LLM Word of the Week: Indirect Prompt Injection

A spider web overlaid on a browser window with hidden text glowing inside a webpage

Indirect Prompt Injection is a cyberattack where malicious instructions are hidden inside content an AI reads — a webpage, a PDF, an email, a document — rather than typed directly by the attacker. The AI processes the content, encounters the hidden instructions, and follows them as if they came from the user or the system. You never typed anything malicious. The damage happens anyway.

Why this is different from regular prompt injection

You may have heard of prompt injection — the broader category where an attacker crafts inputs to override an AI’s instructions. Think of it as the AI equivalent of SQL injection: exploiting the fact that the model can’t reliably distinguish between trusted instructions and untrusted data when they arrive in the same context.

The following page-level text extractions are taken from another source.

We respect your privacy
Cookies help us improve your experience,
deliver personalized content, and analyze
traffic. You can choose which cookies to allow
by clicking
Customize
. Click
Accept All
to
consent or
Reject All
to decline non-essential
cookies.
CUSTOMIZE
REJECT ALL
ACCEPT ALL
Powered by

Direct prompt injection occurs when an attacker places malicious instructions directly into the agent’s input channel — like a chat interface — explicitly attempting to override the agent’s behavior. Indirect prompt injection hides those instructions within external content that the agent later processes: web pages, emails, or documents.

The difference is critical. Direct injection requires the attacker to have access to your interface. Indirect injection requires only that your AI agent reads something the attacker controls — a website, a public document, a poisoned email. In 2024, security was about the “visible punch” — the user typing “ignore previous instructions.” In 2026, the user is no longer the attacker. The user is the victim.

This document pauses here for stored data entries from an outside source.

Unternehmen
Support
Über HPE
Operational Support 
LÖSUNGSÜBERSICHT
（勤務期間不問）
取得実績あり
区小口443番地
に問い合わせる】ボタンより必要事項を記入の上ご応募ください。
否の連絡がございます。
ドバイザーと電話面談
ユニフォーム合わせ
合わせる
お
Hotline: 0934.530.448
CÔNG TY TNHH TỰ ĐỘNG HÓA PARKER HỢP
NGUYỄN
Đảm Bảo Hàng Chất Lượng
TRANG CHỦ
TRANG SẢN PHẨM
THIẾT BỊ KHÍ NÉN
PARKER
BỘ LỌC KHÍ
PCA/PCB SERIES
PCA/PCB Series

How hacked websites fit in

Browsers summarizing webpages have been tricked into leaking credentials. Copilots have taken actions based on poisoned emails or metadata. Agentic tools have executed attacker-controlled commands after reading compromised documentation.

The attack is remarkably simple in practice. Hidden in a website can be white text on a white background, instructing the AI to forward messages to all contacts. Any content an agent can read is a potential injection surface — web pages, PDFs, emails, code comments, and database content.

Microsoft Security documented a real case where a Google Gemini Calendar invite containing hostile instructions caused Gemini to parse them as context when answering completely innocuous questions — the attack came in through a calendar invite, not through any user-facing prompt.

Why it’s so dangerous in the agentic era

Indirect prompt injection has always existed as a concept. What changed is what AI agents can now do. We are no longer talking about tricking a chatbot into saying something rude. We are talking about exfiltrating private data, executing unauthorized actions, and compromising entire systems through a few carefully crafted words.

An AI agent is not just a language model answering questions. It is a system that can read untrusted content, call tools, use credentials, store state, and take actions. That combination turns ordinary application security mistakes into amplified failures.

The blast radius grows with every new capability you give an agent. An agent that can only answer questions? Low stakes. An agent that can browse the web, read your emails, write files, and call APIs? A single poisoned webpage can now set off a chain reaction across your entire system.

Key things you should know

It’s OWASP’s #1 LLM vulnerability. Prompt injection vulnerabilities appear in 73% of production AI deployments. OpenAI has publicly called it a “frontier security challenge” with no clean solution.
It’s not fixable with better prompts. Indirect prompt injection is not a jailbreak and not fixable with prompts or model tuning. It’s a system-level vulnerability created by blending trusted and untrusted inputs in one context window.
More capable models are paradoxically more vulnerable. Analysis revealed that all evaluated LLMs exhibit vulnerability to indirect prompt injection attacks, with more capable models showing higher attack success rates — because smarter models are better at following instructions, including the ones they shouldn’t.

Practical takeaways

Treat all external content as untrusted. If your agent reads a webpage, a PDF, or an email, assume that content could contain adversarial instructions. Sanitize and isolate it before it reaches the model’s context.
Limit what your agents can do. Principle of least privilege applies directly here. An agent that can only read and summarize is much safer than one that can read, write, send, and execute. Expand permissions only when necessary.
Design for containment, not just prevention. You can’t filter every injection attempt. Build your system assuming some will get through: add approval gates for high-impact actions, scope credentials tightly, and log agent reasoning so anomalies are visible.
Audit what your AI agents browse. If you’re building a RAG system or a browsing agent, audit the data sources it accesses. A poisoned document sitting quietly in your knowledge base is an attack waiting for the right trigger query.

Final thought

Indirect prompt injection is what happens when you give an AI eyes, hands, and access to the internet — and forget that not everything it reads is friendly. The attack surface is no longer your chat interface. It’s every webpage, document, and data source your AI agent will ever touch. In 2026, securing your AI means securing everything it reads.